▶ YOUR ASSIGNMENT:
For this exercise, restate every line below word for word and drop the images.

++++++++++

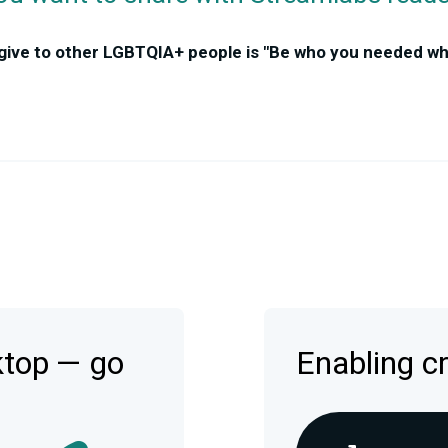
 give to other LGBTQIA+ people is "Be who you needed w
ktop — go
Enabling c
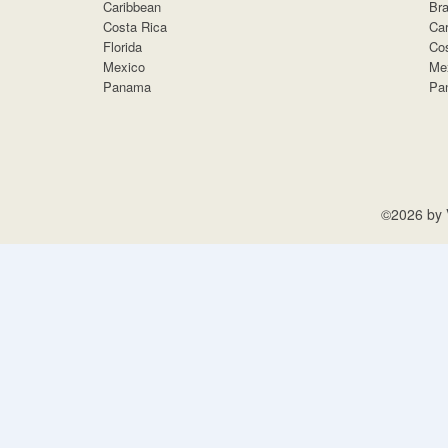
Caribbean
Bra
Costa Rica
Car
Florida
Cos
Mexico
Me
Panama
Pa
©2026 by V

++++++++++

▶ RESPONSE BOX:
 give to other LGBTQIA+ people is "Be who you needed w
ktop — go
Enabling c
Caribbean
Bra
Costa Rica
Car
Florida
Cos
Mexico
Me
Panama
Pa
©2026 by V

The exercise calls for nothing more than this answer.